Re: [RFC PATCH 4/4] vfs: add filesystem freeze/thaw callbacks for power management

James Bottomley <James.Bottomley@xxxxxxxxxxxxxxxxxxxxx> · Fri, 28 Mar 2025 10:14:22 -0400

On Fri, 2025-03-28 at 11:08 +0100, Christian Brauner wrote:
> On Thu, Mar 27, 2025 at 10:06:13AM -0400, James Bottomley wrote:
[...]
> > +
> > +static void filesystems_freeze_callback(struct super_block *sb)
> > +{
> > +	/* errors don't fail suspend so ignore them */
> > +	if (sb->s_op->freeze_super)
> > +		sb->s_op->freeze_super(sb, FREEZE_MAY_NEST
> > +				       | FREEZE_HOLDER_KERNEL
> > +				       | freeze_flags);
> > +	else if (sb->s_bdev)
> > +		freeze_super(sb, FREEZE_MAY_NEST |
> > FREEZE_HOLDER_KERNEL
> > +			     | freeze_flags);
> > +	else {
> > +		pr_info("Ignoring filesystem %s\n", sb->s_type-
> > >name);
> > +		return;
> > +	}
> > +
> > +	pr_info("frozen %s, now syncing block ...", sb->s_type-
> > >name);
> > +	sync_blockdev(sb->s_bdev);
> > +	pr_info("done.");
> > +}
> > +
> > +/**
> > + * filesystems_freeze - freeze callback for power management
> > + *
> > + * Freeze all active filesystems (in reverse superblock order)
> > + */
> > +void filesystems_freeze(bool for_hibernate)
> > +{
> > +	freeze_flags = for_hibernate ? FREEZE_FOR_HIBERNATE : 0;
> > +	__iterate_supers_rev(filesystems_freeze_callback);
> > +}
> > +
> > +static void filesystems_thaw_callback(struct super_block *sb)
> > +{
> > +	if (sb->s_op->thaw_super)
> > +		sb->s_op->thaw_super(sb, FREEZE_MAY_NEST
> > +				     | FREEZE_HOLDER_KERNEL
> > +				     | freeze_flags);
> > +	else if (sb->s_bdev)
> > +		thaw_super(sb,	FREEZE_MAY_NEST |
> > FREEZE_HOLDER_KERNEL
> > +			   | freeze_flags);
> > +}
> > +
> > +/**
> > + * filesystems_thaw - thaw callback for power management
> > + *
> > + * Thaw all active filesystems (in forward superblock order)
> > + */
> > +void filesystems_thaw(bool for_hibernate)
> > +{
> > +	freeze_flags = for_hibernate ? FREEZE_FOR_HIBERNATE : 0;
> > +	__iterate_supers(filesystems_thaw_callback);
> 
> This doesn't work and I've explained in my reply to Luis how this
> doesn't work and what the alternative are:
> 
> A concurrent umount() can wipe the filesystem behind your back. So
> you either need an active superblock reference or you need to
> communicate that the superblock is locked through the new flag I
> proposed (naming irrelevant for now).

Since this is a hybrid thread between power management and VFS, could I
just summarize what I think the various superblock locks are before
discussing the actual problem (important because the previous threads
always gave the impression of petering out for fear of vfs locking).

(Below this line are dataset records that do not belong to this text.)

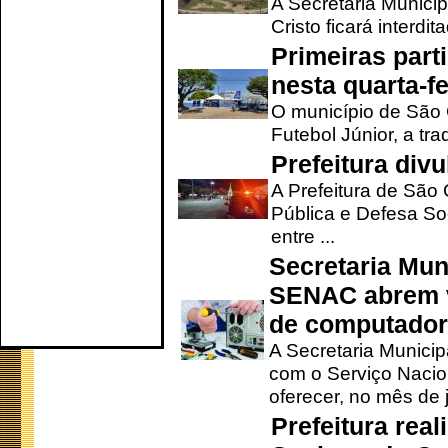
A Secretaria Munici
Cristo ficará interdi
Primeiras part
nesta quarta-fe
O município de São 
Futebol Júnior, a tra
Prefeitura div
A Prefeitura de São
Pública e Defesa So
entre ...
Secretaria Mun
SENAC abrem v
de computado
A Secretaria Munici
com o Serviço Nacio
oferecer, no mês de j
Prefeitura rea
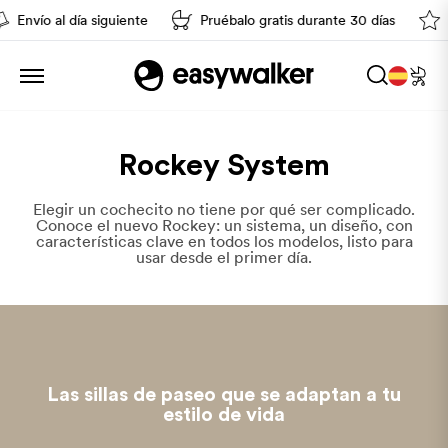
nvío al día siguiente
Pruébalo gratis durante 30 días
Exc
Rockey System
Elegir un cochecito no tiene por qué ser complicado.
Conoce el nuevo Rockey: un sistema, un diseño, con
características clave en todos los modelos, listo para
usar desde el primer día.
Las sillas de paseo que se adaptan a tu
estilo de vida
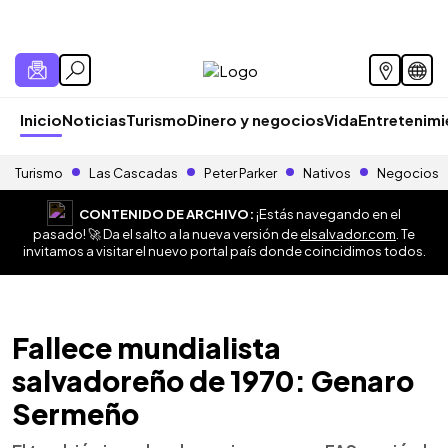
Inicio
Noticias
Turismo
Dinero y negocios
Vida
Entretenim
Turismo
Las Cascadas
Peter Parker
Nativos
Negocios
CONTENIDO DE ARCHIVO:
¡Estás navegando en el
pasado! 🚀 Da el salto a la nueva versión de
elsalvador.com
. Te
invitamos a visitar el nuevo portal país donde coincidimos todos.
Fallece mundialista
salvadoreño de 1970: Genaro
Sermeño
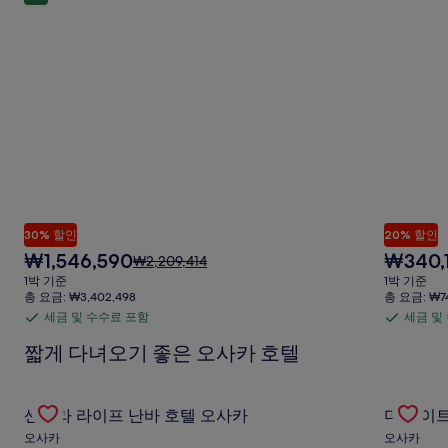
한
함
자
세
한
정
보
를
확
인
해
주
세
요.
30% 할인
20% 할인
현
현
₩1,546,590
₩340,
요
₩2,209,414
재
재
금
1박 기준
1박 기준
요
요
은
총 요금: ₩3,402,498
총 요금: ₩74
금
금
₩2,209,414
세금 및 수수료 포함
세금 및
세
세
₩1,546,590
₩340,103
이
금
금
짧게 다녀오기 좋은 오사카 호텔
며,
표
및
및
준
수
수
Gallery
센타라 라이프 난바 호텔 오사카 의 특가 상품 확인
Gallery
더 게이트
요
수
수
센타라 라이프 난바 호텔 오사카
더 게이트
Carousel
Carous
금
료
료
오사카
오사카
에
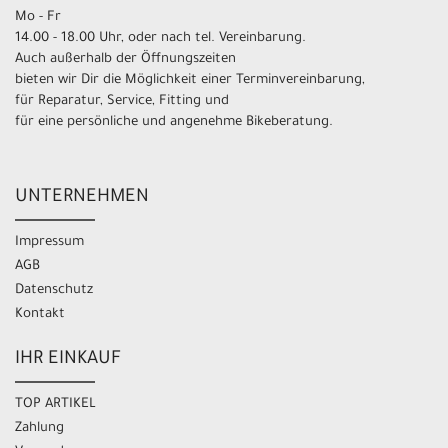
Mo - Fr
14.00 - 18.00 Uhr, oder nach tel. Vereinbarung.
Auch außerhalb der Öffnungszeiten
bieten wir Dir die Möglichkeit einer Terminvereinbarung,
für Reparatur, Service, Fitting und
für eine persönliche und angenehme Bikeberatung.
UNTERNEHMEN
Impressum
AGB
Datenschutz
Kontakt
IHR EINKAUF
TOP ARTIKEL
Zahlung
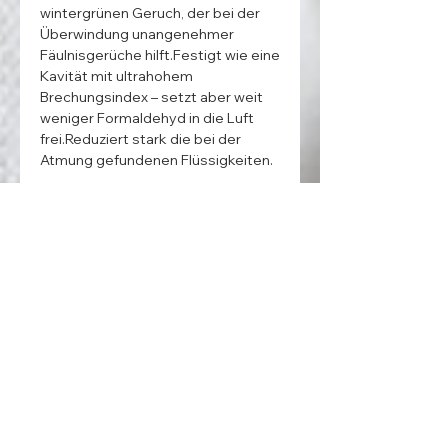
wintergrünen Geruch, der bei der 
Überwindung unangenehmer 
Fäulnisgerüche hilft.Festigt wie eine 
Kavität mit ultrahohem 
Brechungsindex – setzt aber weit 
weniger Formaldehyd in die Luft 
frei.Reduziert stark die bei der 
Atmung gefundenen Flüssigkeiten.
ADDRESS
MedentaGmbH
Huckrieden Esch 9
49549 Ladbergen
info@medenta.de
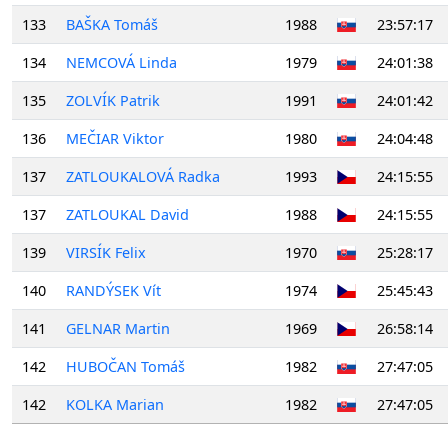
133
BAŠKA Tomáš
1988
23:57:17
134
NEMCOVÁ Linda
1979
24:01:38
135
ZOLVÍK Patrik
1991
24:01:42
136
MEČIAR Viktor
1980
24:04:48
137
ZATLOUKALOVÁ Radka
1993
24:15:55
137
ZATLOUKAL David
1988
24:15:55
139
VIRSÍK Felix
1970
25:28:17
140
RANDÝSEK Vít
1974
25:45:43
141
GELNAR Martin
1969
26:58:14
142
HUBOČAN Tomáš
1982
27:47:05
142
KOLKA Marian
1982
27:47:05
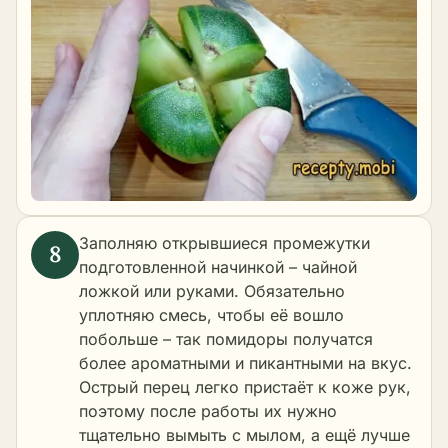
Заполняю открывшиеся промежутки
подготовленной начинкой – чайной
ложкой или руками. Обязательно
уплотняю смесь, чтобы её вошло
побольше – так помидоры получатся
более ароматными и пикантными на вкус.
Острый перец легко пристаёт к коже рук,
поэтому после работы их нужно
тщательно вымыть с мылом, а ещё лучше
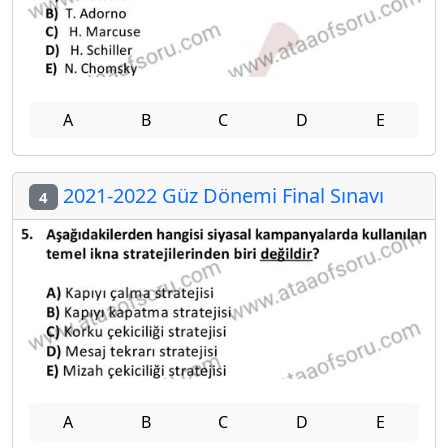
A
B
C
D
E
2021-2022 Güz Dönemi Final Sınavı
4
A
B
C
D
E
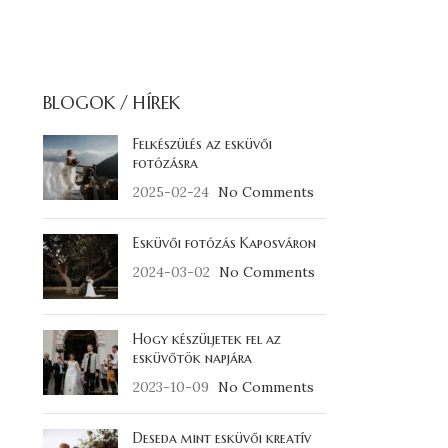
BLOGOK / HÍREK
Felkészülés az esküvői
fotózásra
2025-02-24
No Comments
Esküvői fotózás Kaposváron
2024-03-02
No Comments
Hogy készüljetek fel az
esküvőtök napjára
2023-10-09
No Comments
Deseda mint esküvői kreatív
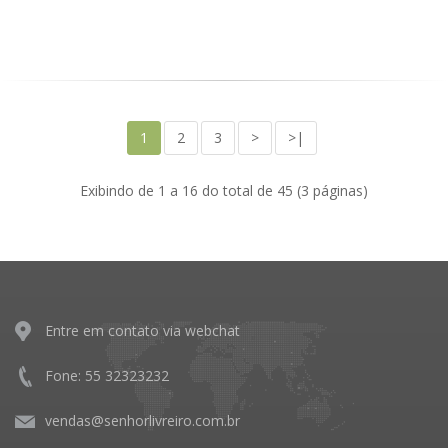
1
2
3
>
>|
Exibindo de 1 a 16 do total de 45 (3 páginas)
Entre em contato via webchat
Fone: 55 32323232
vendas@senhorlivreiro.com.br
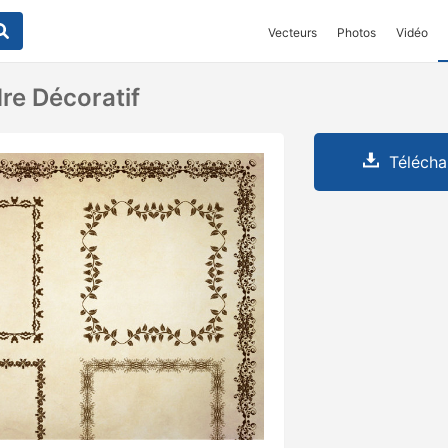
Vecteurs
Photos
Vidéo
re Décoratif
Télécha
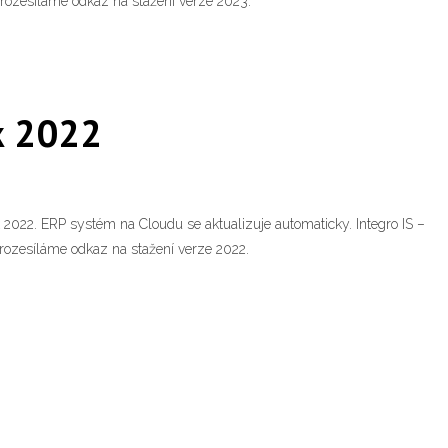
 rozesíláme odkaz na stažení verze 2023.
k 2022
2022. ERP systém na Cloudu se aktualizuje automaticky. Integro IS –
rozesíláme odkaz na stažení verze 2022.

s_count: outermost of the superblock locks refcounting the superblock
structure itself, making no guarantee that any of the underlying
filesystem superblock structures are attached (i.e. kill_sb() may have
been called).  Taken by incrementing under the global sb_lock and
decremented using a put_super() variant.

s_active: an atomic reference counting the underlying filesystem
specific superblock structures.  if you hold s_active, kill_sb cannot
be called.  Acquired by atomic_inc_not_zero() with a possible failure
if it is zero and released by deactivate_super() and its variants.

s_umount: rwsem and innermost of the superblock locks. Used to protect
various operations from races.  Taken exclusively with down_write and
shared with down_read. Private functions internal to super.c wrap this
with grab_super and super_lock_shared/excl() wrappers.

The explicit freeze/thaw_super() functions require the s_umount rwsem
in down_write or exclusive mode and take it as the first step in their
operation.  Looking at the locking in fs_bdev_freeze/thaw() implies
that the super_operations freeze_super/thaw_super *don't* need this
taken (presumably they handle it internally).

Regards,

James